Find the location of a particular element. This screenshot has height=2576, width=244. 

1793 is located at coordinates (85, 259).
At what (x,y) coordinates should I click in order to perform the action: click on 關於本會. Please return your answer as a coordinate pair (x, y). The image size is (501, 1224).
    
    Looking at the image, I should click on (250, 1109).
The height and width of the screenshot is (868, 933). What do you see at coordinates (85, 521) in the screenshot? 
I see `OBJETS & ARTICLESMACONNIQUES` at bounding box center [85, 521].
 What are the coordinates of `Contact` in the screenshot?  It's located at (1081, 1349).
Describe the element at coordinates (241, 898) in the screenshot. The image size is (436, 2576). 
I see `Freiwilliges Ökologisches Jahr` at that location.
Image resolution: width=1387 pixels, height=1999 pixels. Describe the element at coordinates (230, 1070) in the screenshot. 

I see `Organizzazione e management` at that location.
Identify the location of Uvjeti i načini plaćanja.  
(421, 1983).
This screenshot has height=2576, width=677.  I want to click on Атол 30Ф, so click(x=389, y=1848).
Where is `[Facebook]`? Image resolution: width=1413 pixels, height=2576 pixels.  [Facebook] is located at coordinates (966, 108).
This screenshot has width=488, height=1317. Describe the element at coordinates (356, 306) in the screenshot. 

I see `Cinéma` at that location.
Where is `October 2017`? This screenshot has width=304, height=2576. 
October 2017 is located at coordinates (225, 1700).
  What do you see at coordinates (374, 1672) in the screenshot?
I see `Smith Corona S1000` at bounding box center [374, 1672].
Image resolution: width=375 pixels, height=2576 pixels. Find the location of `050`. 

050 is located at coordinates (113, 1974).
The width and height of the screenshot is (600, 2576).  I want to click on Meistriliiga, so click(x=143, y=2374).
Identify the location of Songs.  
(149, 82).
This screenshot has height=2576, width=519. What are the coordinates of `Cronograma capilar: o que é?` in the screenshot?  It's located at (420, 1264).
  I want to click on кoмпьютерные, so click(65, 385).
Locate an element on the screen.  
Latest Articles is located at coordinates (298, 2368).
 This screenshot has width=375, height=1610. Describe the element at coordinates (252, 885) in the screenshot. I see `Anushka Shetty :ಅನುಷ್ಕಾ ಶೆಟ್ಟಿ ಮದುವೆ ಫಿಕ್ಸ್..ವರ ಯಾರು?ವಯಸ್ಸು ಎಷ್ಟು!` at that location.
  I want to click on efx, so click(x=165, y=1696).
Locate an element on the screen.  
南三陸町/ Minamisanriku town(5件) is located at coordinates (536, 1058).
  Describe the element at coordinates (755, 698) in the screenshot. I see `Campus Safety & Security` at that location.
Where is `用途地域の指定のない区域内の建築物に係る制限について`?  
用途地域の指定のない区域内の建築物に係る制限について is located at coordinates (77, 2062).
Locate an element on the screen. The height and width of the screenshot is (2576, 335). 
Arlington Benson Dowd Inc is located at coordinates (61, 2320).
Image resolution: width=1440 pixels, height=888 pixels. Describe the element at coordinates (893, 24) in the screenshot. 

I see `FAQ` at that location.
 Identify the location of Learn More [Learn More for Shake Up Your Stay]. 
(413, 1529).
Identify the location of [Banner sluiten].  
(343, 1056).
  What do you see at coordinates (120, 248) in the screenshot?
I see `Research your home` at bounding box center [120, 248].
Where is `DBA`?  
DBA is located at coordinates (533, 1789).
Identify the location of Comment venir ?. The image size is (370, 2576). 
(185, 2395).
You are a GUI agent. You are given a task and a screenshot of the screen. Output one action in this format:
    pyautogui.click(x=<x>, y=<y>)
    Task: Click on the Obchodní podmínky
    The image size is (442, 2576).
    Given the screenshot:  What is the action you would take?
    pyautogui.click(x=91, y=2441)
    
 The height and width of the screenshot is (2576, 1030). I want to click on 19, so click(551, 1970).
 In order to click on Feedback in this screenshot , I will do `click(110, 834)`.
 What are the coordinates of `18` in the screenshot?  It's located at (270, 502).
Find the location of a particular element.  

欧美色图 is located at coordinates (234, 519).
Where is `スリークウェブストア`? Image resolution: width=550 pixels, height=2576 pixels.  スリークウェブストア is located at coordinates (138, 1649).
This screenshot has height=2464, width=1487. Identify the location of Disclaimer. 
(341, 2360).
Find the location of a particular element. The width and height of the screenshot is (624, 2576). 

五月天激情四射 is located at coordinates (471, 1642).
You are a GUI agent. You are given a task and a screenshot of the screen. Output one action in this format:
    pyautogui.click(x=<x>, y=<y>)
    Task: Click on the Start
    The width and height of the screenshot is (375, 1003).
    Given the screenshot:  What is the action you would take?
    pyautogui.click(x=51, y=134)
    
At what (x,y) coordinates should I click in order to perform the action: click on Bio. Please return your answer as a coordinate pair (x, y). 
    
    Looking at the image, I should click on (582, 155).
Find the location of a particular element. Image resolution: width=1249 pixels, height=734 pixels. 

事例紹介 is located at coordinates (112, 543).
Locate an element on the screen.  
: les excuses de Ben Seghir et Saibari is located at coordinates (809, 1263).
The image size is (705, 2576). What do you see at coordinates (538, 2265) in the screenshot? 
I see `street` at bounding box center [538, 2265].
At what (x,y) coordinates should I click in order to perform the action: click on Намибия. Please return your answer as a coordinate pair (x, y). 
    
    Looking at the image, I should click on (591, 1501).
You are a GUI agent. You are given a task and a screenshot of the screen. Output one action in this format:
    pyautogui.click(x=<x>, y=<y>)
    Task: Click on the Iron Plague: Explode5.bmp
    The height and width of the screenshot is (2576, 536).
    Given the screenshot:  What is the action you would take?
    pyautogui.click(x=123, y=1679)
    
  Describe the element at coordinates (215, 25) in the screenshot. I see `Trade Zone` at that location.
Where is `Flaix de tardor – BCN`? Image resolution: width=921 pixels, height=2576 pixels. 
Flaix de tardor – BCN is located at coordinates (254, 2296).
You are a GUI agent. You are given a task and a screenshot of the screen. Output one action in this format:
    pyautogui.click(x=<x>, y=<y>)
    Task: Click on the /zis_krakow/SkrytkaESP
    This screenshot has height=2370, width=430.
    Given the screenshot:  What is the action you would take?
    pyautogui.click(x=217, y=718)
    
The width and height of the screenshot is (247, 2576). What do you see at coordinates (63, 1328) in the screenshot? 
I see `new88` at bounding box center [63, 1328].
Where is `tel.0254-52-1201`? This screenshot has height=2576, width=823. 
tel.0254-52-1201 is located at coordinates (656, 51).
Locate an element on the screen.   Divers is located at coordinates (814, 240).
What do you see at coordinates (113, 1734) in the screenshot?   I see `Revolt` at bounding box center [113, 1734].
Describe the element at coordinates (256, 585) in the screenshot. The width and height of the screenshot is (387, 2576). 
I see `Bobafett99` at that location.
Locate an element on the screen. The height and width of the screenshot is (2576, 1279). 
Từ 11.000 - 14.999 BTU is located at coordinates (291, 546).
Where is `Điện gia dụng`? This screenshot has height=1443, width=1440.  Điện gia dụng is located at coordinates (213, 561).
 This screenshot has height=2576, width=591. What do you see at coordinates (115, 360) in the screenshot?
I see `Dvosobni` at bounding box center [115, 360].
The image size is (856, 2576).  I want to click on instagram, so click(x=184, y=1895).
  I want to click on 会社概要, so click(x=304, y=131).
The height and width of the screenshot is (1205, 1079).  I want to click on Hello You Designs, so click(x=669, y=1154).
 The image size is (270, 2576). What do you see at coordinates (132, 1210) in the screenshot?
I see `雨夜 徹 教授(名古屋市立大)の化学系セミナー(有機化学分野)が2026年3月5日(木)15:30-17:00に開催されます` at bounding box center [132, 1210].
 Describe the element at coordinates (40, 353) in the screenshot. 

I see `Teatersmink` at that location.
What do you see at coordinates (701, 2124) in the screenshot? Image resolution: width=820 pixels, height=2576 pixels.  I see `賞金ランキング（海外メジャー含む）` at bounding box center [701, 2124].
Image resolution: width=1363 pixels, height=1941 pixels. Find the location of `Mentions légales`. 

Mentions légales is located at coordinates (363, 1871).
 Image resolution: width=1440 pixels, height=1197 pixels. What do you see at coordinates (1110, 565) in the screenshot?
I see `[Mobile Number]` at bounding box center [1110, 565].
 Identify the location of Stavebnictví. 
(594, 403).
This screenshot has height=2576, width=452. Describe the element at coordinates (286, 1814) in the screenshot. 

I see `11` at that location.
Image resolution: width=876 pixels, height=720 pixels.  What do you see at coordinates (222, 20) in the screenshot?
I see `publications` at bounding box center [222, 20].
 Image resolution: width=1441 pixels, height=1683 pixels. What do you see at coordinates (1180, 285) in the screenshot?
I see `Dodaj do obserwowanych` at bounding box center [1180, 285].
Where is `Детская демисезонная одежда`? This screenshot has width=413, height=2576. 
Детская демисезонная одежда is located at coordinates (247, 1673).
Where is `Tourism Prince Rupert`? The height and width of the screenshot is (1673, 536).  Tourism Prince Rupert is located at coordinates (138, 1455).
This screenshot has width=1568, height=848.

——

Exercise aim
In the listing above, find the line containing "This screenshot has height=2576, width=452."; that line and every line after it, through the last, are to be retyped exactly.

Output
This screenshot has height=2576, width=452. Describe the element at coordinates (286, 1814) in the screenshot. 

I see `11` at that location.
Image resolution: width=876 pixels, height=720 pixels.  What do you see at coordinates (222, 20) in the screenshot?
I see `publications` at bounding box center [222, 20].
 Image resolution: width=1441 pixels, height=1683 pixels. What do you see at coordinates (1180, 285) in the screenshot?
I see `Dodaj do obserwowanych` at bounding box center [1180, 285].
Where is `Детская демисезонная одежда`? This screenshot has width=413, height=2576. 
Детская демисезонная одежда is located at coordinates (247, 1673).
Where is `Tourism Prince Rupert`? The height and width of the screenshot is (1673, 536).  Tourism Prince Rupert is located at coordinates (138, 1455).
This screenshot has width=1568, height=848.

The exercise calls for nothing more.